Your pups don't have "early" teeth. Quite normal timing. 
Bet they are cute as heck.

Have fun.

LQ


----------



## Shahbazin (Dec 10, 2002)

I usually start supplementing my pups as soon as their eyes open, around 2 weeks (I have to feed individually from a saucer, & hold each pup's scruff to keep them from inhaling the mix), a mixture of baby cereal & goat's milk. By 3 1/2 weeks, the goat's milk is blended w/soaked pureed puppy kibble, & by 4 weeks, I add a (heavy, non-tip) crock bowl of water in one corner of the whelping box, plus another bowl of dry for them to start chewing on. If I didn't start as early as I do, it'd take the dam down too much; ASD pups are about 1 1/2 lbs when born, but are 10 lbs by 4 weeks, & around 20-25 lbs by 8 weeks.
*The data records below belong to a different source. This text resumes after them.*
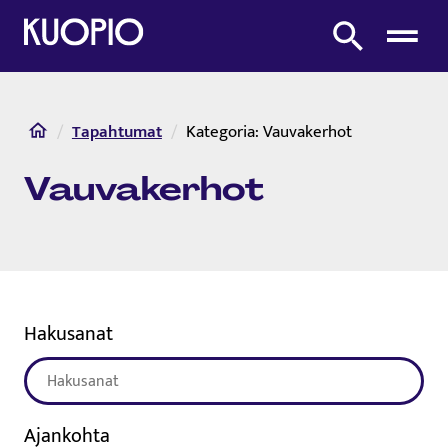
Etusivulle
Etsi sivustolta
Etusivu
Tapahtumat
Kategoria:
Vauvakerhot
Vauvakerhot
Hakusanat
Ajankohta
Times 8-10 pups, you're talking about around 100 lbs of puppy mass gained in the 1st month alone! (Equal to the weight of the mother  )
Newborn:









2 1/2 weeks:









4 weeks:


----------



## Cindy in KY (May 10, 2002)

You've got to trim the puppies nails at 2 weeks old and each week thereafter. Some mums don't like to stay in there because of the nails. I use a regular toenail clipper to clip their nails.

I start feeding soaked pup food at 3 weeks, twice a day. I add a touch of canned puppy food to it to make it yummy smelling. They also have a pan of dry puppy available for in-between feedings for crunchy. I get the pups eating more and more as they grow, as not to put too much of a demand on the mum. At 5 wks, you can take the mum out, and let them nurse each morning, and then before bed. And then this way will slowly dry her up.

You need to worm your pups starting at 2 wks. I worm them each wk with pyrantel. Each week, I worm and trim nails.


----------



## Cheryl in SD (Apr 22, 2005)

Little Quacker in OR said:


> Please...IT's 'YEllOW LAB"..Goldens are another retriever. Might as well learn the language.


ok, the mother's owner told me she was a purebred Golden Lab. But she was a beautiful brown/red color. In reading, those fall under the Yellow Lab category. Either way, Cinnamon is beautiful. And yes, the puppies are SOOOO cute. If I can locate my camera, I will try to post a picture.

Cheryl


----------



## fellini123 (Feb 2, 2003)

Cheryl in SD said:


> ok, the mother's owner told me she was a purebred Golden Lab. But she was a beautiful brown/red color. In reading, those fall under the Yellow Lab category. Either way, Cinnamon is beautiful. And yes, the puppies are SOOOO cute. If I can locate my camera, I will try to post a picture.Cheryl


Well there are two breeds, Yellow Labs, and Golden Retrievers. There are many differences between the two breeds, one wya is that Golden Retrievers have long hair and Yellow Labs have short hair.

As far as weaning the pups. We have afghan hounds, we start weaning them at about 3 weeks. I use puppy food, powdered milk and lots of water. I put it all in the blender and blend till it is like a very liquidy milkshake. I put it in a flat pan, like a pie plate and dunk thier little heads in it. They usually get the idea in a couple of meals. I feed them this stuff 3 times a day. As they get older I take away more fo the water to make it thicker, and then blen it less and less.
Good luck
Alice in Virginia


----------



## PepeLaPue (Jun 25, 2004)

Yeah, Some Don't Like To Stay In A Whelping Box All Of Their Lives, Either.
I Don't Think It Matters Whether You Clip Their Nails Or Not. All Of Those Puppies Is Enough To Make 'em Run Away.


----------